One among a growing list of issues Mastodon seems to have built into its functionality:
- if you change servers, your old posts effectively disappear.
The main tangible value of the "Fediverse" is that you control your data.
Apparently, though, as we see with the #MastodonLOL debacle, that's not true.
There need to be simply and transparently better alternatives, where "transparent" means your data travels with you and is easily accessible by you, anywhere you choose to be present online.
@onlybrownmastodon i'm a noob to fediverse stuff, but would this be possible with some alternative to mastodon that offered migrating posts? or a fork of mastodon? or is the idea of migrating posts not supported by the protocol?
@_benui A pedantic troll spent several comments here 'splaining that migrating your posts _is_ actually "trivial" to do (meaning, easy for an expert, difficult/impossible for non-experts)...

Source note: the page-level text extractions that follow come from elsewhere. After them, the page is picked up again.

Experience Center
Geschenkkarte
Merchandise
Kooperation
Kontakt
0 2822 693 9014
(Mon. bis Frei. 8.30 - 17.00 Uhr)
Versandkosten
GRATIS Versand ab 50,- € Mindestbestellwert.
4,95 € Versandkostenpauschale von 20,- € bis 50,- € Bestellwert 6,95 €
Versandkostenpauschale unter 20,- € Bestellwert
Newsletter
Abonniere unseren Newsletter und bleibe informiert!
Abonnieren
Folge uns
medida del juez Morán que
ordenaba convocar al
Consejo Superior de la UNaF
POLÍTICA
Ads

...but only if you own the server.
Which means practically speaking, no, there's no way to migrate your posts from one Mastodon server to another (unless you have an extra server laying around).

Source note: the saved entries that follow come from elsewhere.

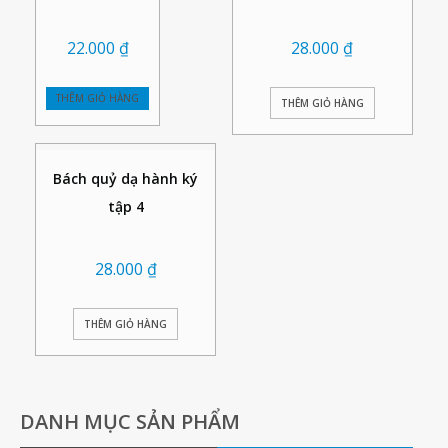
22.000
₫
28.000
₫
THÊM GIỎ HÀNG
THÊM GIỎ HÀNG
Bách quỷ dạ hành ký
tập 4
28.000
₫
THÊM GIỎ HÀNG
DANH MỤC SẢN PHẨM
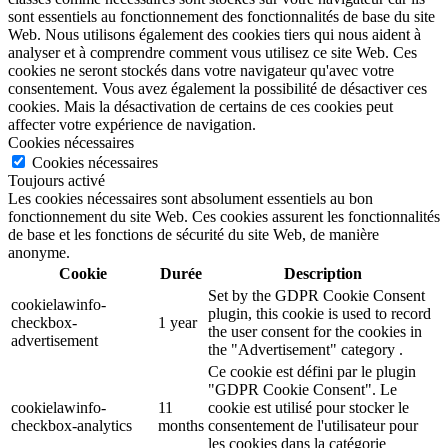
sont essentiels au fonctionnement des fonctionnalités de base du site
Web. Nous utilisons également des cookies tiers qui nous aident à
analyser et à comprendre comment vous utilisez ce site Web. Ces
cookies ne seront stockés dans votre navigateur qu'avec votre
consentement. Vous avez également la possibilité de désactiver ces
cookies. Mais la désactivation de certains de ces cookies peut
affecter votre expérience de navigation.
Cookies nécessaires
Cookies nécessaires
Toujours activé
Les cookies nécessaires sont absolument essentiels au bon
fonctionnement du site Web. Ces cookies assurent les fonctionnalités
de base et les fonctions de sécurité du site Web, de manière
anonyme.
Cookie
Durée
Description
Set by the GDPR Cookie Consent
cookielawinfo-
plugin, this cookie is used to record
checkbox-
1 year
the user consent for the cookies in
advertisement
the "Advertisement" category .
Ce cookie est défini par le plugin
"GDPR Cookie Consent". Le
cookielawinfo-
11
cookie est utilisé pour stocker le
checkbox-analytics
months
consentement de l'utilisateur pour
les cookies dans la catégorie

The question becomes: what's the point of Mastodon if you don't control your data?
At least it's not Twitter?
@onlybrownmastodon Yeah that seems like it would be a really important feature.
Ahaha looking on the github issues right now, what's the newest-created issue...?
https://github.com/mastodon/mastodon/issues/23522
@onlybrownmastodon
Sounds like it would require the sending and receiving servers to send hundreds of updates (all wrapped in mega-inefficient JSON) to migrate possibly thousands, or tens of thousands of posts.
https://github.com/mastodon/mastodon/issues/23522
My reaction goes the other way: when I looked into Mastodon and the underlying ActivityPub protocol It struck me as exceedingly lacking in cleverness. It looked like a hodgepodge of existing web technologies mashed together instead of a real evolutionary leap. It could have been so much more.
But in the end, it may be good enough.
After all, with social media the hardest part is gaining critical mass. All of the big players, from Facebook to Twitter, none of them offered anything especially Earth shattering. They just had the population to be useful.
Anyway, to the point here, one of the axes that I grind is people being misled as to what this platform is actually offering. I just think we need to be more honest about things ranging from the lack of privacy through the lack of full decentralization.
A lot of the excitement around this platform is based on misunderstandings about what the platform actually is, and that's not good for anybody.